All the analyses enumerated below are described in detail in the accompanying Additional file 1: Note, including command lines. Both single-cell and bulk reads were aligned to human reference GRCh37 using the MEM algorithm in the BWA software [13]. Following a standardized best-practices pipeline [14], mapped reads from all datasets were independently processed by filtering reads displaying low mapping-quality, performing local realignment around indels, and removing PCR duplicates. Raw single-nucleotide variant (SNV) calls for the bulk datasets were obtained using the paired-sample variant-calling approach implemented in the VarDict software [15]. For the N8 dataset, since samples from both primary tumor and metastasis were available, VarDict was run twice, independently for both samples, and the resulting SNVs subsequently merged using the CombineVariants tool from the Genome Analysis Toolkit (GATK) [16]. Low-quality SNV calls were removed using the SelectVariants tool from GATK. The remaining SNVs were further subdivided into two distinct categories: “germline” SNVs if present in both tumor and normal bulk samples, and “somatic” SNVs if found solely in the tumor bulk samples. Small indels and other complex structural rearrangements were ignored in order to generate a final list of “gold-standard” bulk SNVs. All analyses presented here were based on this set of variants.
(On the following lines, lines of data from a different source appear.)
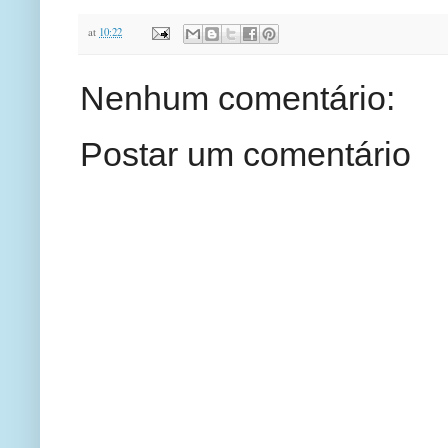
at
10:22
Nenhum comentário:
Postar um comentário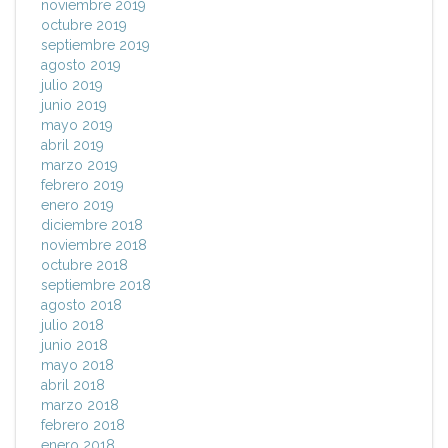
noviembre 2019
octubre 2019
septiembre 2019
agosto 2019
julio 2019
junio 2019
mayo 2019
abril 2019
marzo 2019
febrero 2019
enero 2019
diciembre 2018
noviembre 2018
octubre 2018
septiembre 2018
agosto 2018
julio 2018
junio 2018
mayo 2018
abril 2018
marzo 2018
febrero 2018
enero 2018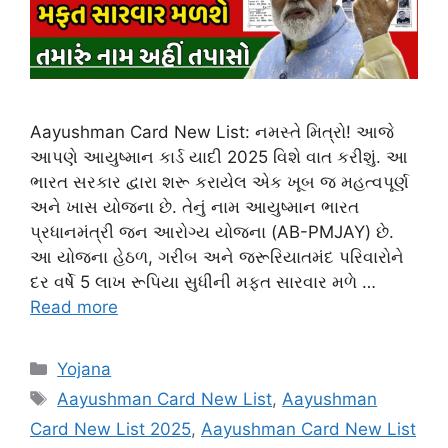
Aayushman Card New List: નમસ્તે મિત્રો! આજે
આપણે આયુષ્માન કાર્ડ યાદી 2025 વિશે વાત કરીશું. આ
ભારત સરકાર દ્વારા શરૂ કરાયેલ એક ખૂબ જ મહત્વપૂર્ણ
અને ખાસ યોજના છે. તેનું નામ આયુષ્માન ભારત
પ્રધાનમંત્રી જન આરોગ્ય યોજના (AB-PMJAY) છે.
આ યોજના હેઠળ, ગરીબ અને જરૂરિયાતમંદ પરિવારોને
દર વર્ષે 5 લાખ રૂપિયા સુધીની મફત સારવાર મળે …
Read more
Categories
Yojana
Tags
Aayushman Card New List
,
Aayushman
Card New List 2025
,
Aayushman Card New List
The single-cell BAM files were independently downscaled to 25, 10, 5, and 1× sequencing depth using Picard [17]. For each depth level, ten technical replicates were generated for statistical validation, resulting in a total of 6280 BAM files. Single-cell SNV calls were obtained from the original and down-sampled single-cell BAM files using Monovar [18], a variant caller specifically designed for single-cell data, under default settings. Single-cell variant-calling performance was evaluated by estimating the proportion of “gold-standard” germline and somatic bulk SNVs identified in the down-sampled single-cell datasets (germline and somatic recall, respectively). To further characterize the effect of sequencing depth on single-cell variant calling, we determined the fraction of somatic SNVs found in the down-sampled single-cell replicates that were also identified in the original single-cell datasets (“somatic precision”). In addition, we repeated the recall analysis focusing only on the somatic SNVs already described in the Catalogue Of Somatic Mutations In Cancer (COSMIC) database [19] and on the non-synonymous SNVs previously detected (Additional file 1: Table S2).
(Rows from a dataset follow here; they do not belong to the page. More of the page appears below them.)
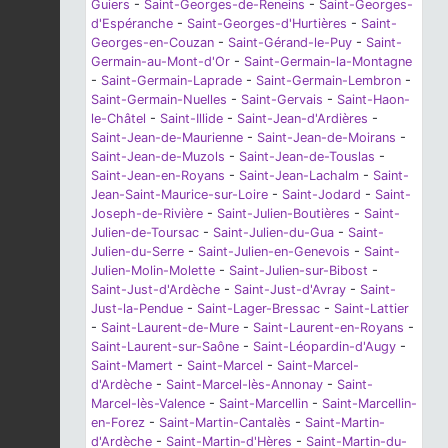
Guiers
-
Saint-Georges-de-Reneins
-
Saint-Georges-
d'Espéranche
-
Saint-Georges-d'Hurtières
-
Saint-
Georges-en-Couzan
-
Saint-Gérand-le-Puy
-
Saint-
Germain-au-Mont-d'Or
-
Saint-Germain-la-Montagne
-
Saint-Germain-Laprade
-
Saint-Germain-Lembron
-
Saint-Germain-Nuelles
-
Saint-Gervais
-
Saint-Haon-
le-Châtel
-
Saint-Illide
-
Saint-Jean-d'Ardières
-
Saint-Jean-de-Maurienne
-
Saint-Jean-de-Moirans
-
Saint-Jean-de-Muzols
-
Saint-Jean-de-Touslas
-
Saint-Jean-en-Royans
-
Saint-Jean-Lachalm
-
Saint-
Jean-Saint-Maurice-sur-Loire
-
Saint-Jodard
-
Saint-
Joseph-de-Rivière
-
Saint-Julien-Boutières
-
Saint-
Julien-de-Toursac
-
Saint-Julien-du-Gua
-
Saint-
Julien-du-Serre
-
Saint-Julien-en-Genevois
-
Saint-
Julien-Molin-Molette
-
Saint-Julien-sur-Bibost
-
Saint-Just-d'Ardèche
-
Saint-Just-d'Avray
-
Saint-
Just-la-Pendue
-
Saint-Lager-Bressac
-
Saint-Lattier
-
Saint-Laurent-de-Mure
-
Saint-Laurent-en-Royans
-
Saint-Laurent-sur-Saône
-
Saint-Léopardin-d'Augy
-
Saint-Mamert
-
Saint-Marcel
-
Saint-Marcel-
d'Ardèche
-
Saint-Marcel-lès-Annonay
-
Saint-
Marcel-lès-Valence
-
Saint-Marcellin
-
Saint-Marcellin-
en-Forez
-
Saint-Martin-Cantalès
-
Saint-Martin-
d'Ardèche
-
Saint-Martin-d'Hères
-
Saint-Martin-du-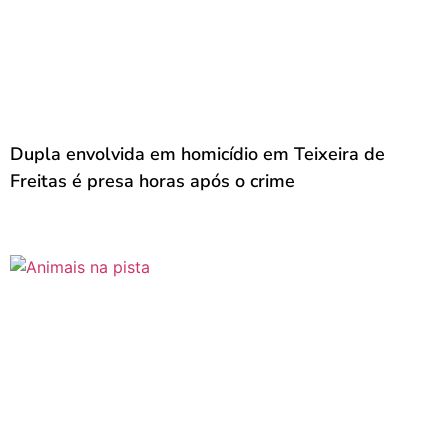
Dupla envolvida em homicídio em Teixeira de
Freitas é presa horas após o crime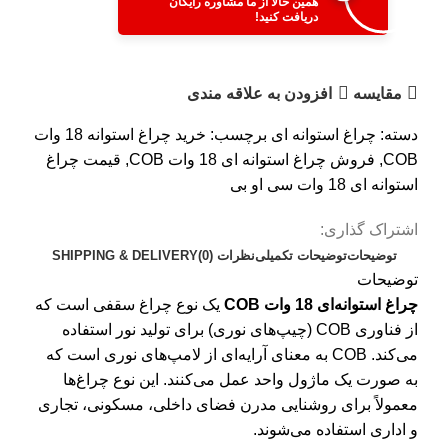
همین حالا از ما مشاوره رایگان
دریافت کنید!
مقایسه
افزودن به علاقه مندی
دسته:
چراغ استوانه ای
برچسب:
خرید چراغ استوانه 18 وات
COB
,
فروش چراغ استوانه ای 18 وات COB
,
قیمت چراغ
استوانه ای 18 وات سی او بی
اشتراک گذاری:
توضیحات
توضیحات تکمیلی
نظرات (0)
SHIPPING & DELIVERY
توضیحات
چراغ استوانه‌ای 18 وات COB
یک نوع چراغ سقفی است که
از فناوری COB (چیپ‌های نوری) برای تولید نور استفاده
می‌کند. COB به معنای آرایه‌ای از لامپ‌های نوری است که
به صورت یک ماژول واحد عمل می‌کنند. این نوع چراغ‌ها
معمولاً برای روشنایی مدرن فضای داخلی، مسکونی، تجاری
و اداری استفاده می‌شوند.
Single-cell copy-number variants (CNVs) were identified with Ginkgo [20] using variable-length bins of around 500 kb. After binning, data for each cell was normalized and segmented using default parameters. Sensitivity was evaluated by assessing the recall of the CNVs and segment breakpoints at the different sequencing depths.
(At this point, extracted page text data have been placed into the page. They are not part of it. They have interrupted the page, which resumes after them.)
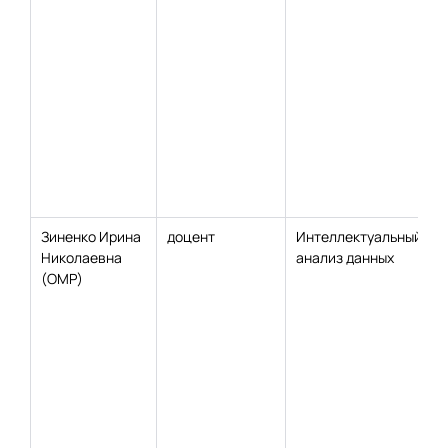
Зиненко Ирина
доцент
Интеллектуальный
Николаевна
анализ данных
(ОМР)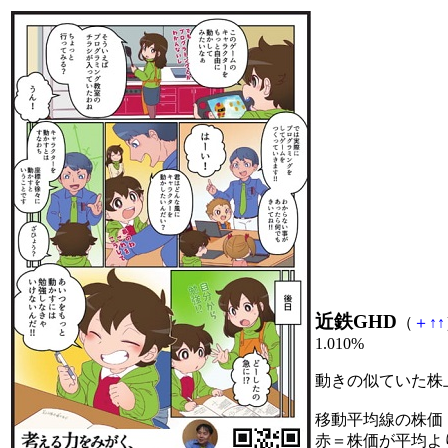
近鉄GHD
（
＋
↑
↑
1.010%
動きの似ていた株
移動平均線の株価
赤＝株価が平均よ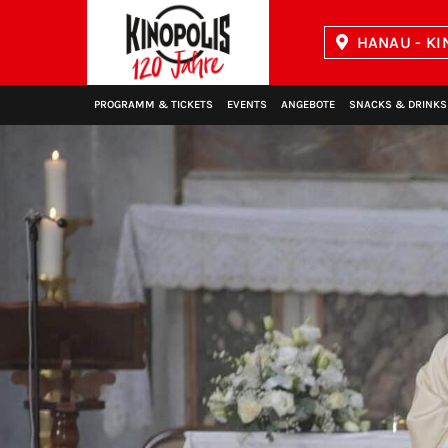
HANAU - KI
Kinopolis
PROGRAMM & TICKETS
EVENTS
ANGEBOTE
SNACKS & DRINKS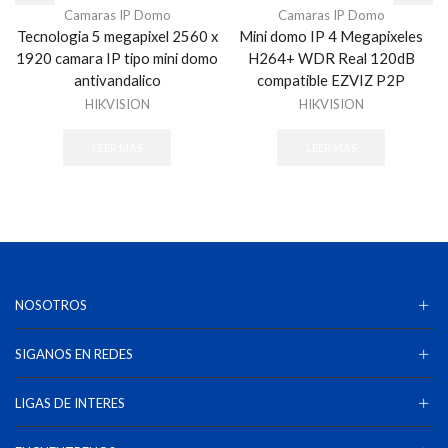
Camaras IP Domo
Camaras IP Domo
Tecnologia 5 megapixel 2560 x
Mini domo IP 4 Megapixeles
1920 camara IP tipo mini domo
H264+ WDR Real 120dB
antivandalico
compatible EZVIZ P2P
HIKVISION
HIKVISION
LEER MÁS
LEER MÁS
NOSOTROS
SIGANOS EN REDES
LIGAS DE INTERES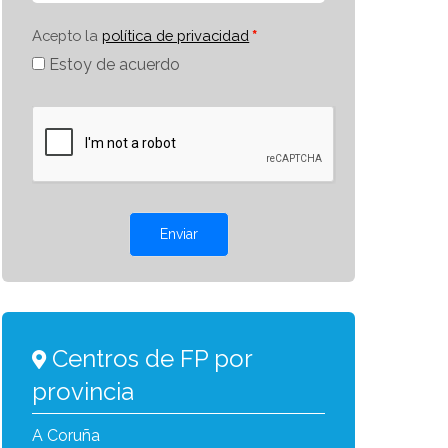
Acepto la
política de privacidad
Estoy de acuerdo
Enviar
Centros de FP por
provincia
A Coruña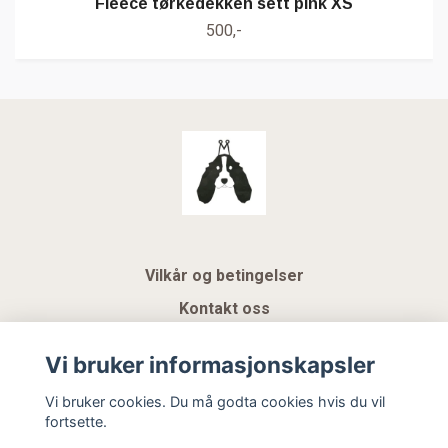
Fleece tørkedekken sett pink XS
500,-
Vilkår og betingelser
Kontakt oss
KUNDEKLUBB NSK
Vi bruker informasjonskapsler
Gavekort
Vi bruker cookies. Du må godta cookies hvis du vil
fortsette.
Hemeli Design AS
Clonal genotypes were estimated from the somatic SNVs using the Single-Cell Genotyper (SCG) [21] (Additional file 1: Note), and their recall across sequencing depth was measured with the adjusted Rand Index [22], a version of the Rand Index corrected for chance [23]. The Rand-Index is a popular statistical measure of the similarity between two data clusterings (corresponding here to groups of mutations, or clones). In addition, clonal trees were also inferred from the somatic SNVs with OncoNEM [24]. Using a similar approach to Ross and Markowetz [24], the pairwise cell shortest-path distance was used to measure the consistency in tree reconstruction across the different sequencing depths. Furthermore, maximum-likelihood single-cell phylogenies were estimated from the SNVs using SiFit [25]. In this case, phylogenetic recall across sequencing depth was measured using the standard Robinson-Foulds tree distance [26]. In addition, we also calculated the homoplasy index (HI), a measure of the amount of homoplasy on a tree, using the phangorn R package [27]. The HI is one minus the ratio between the minimum number of changes required and the actual number observed [28].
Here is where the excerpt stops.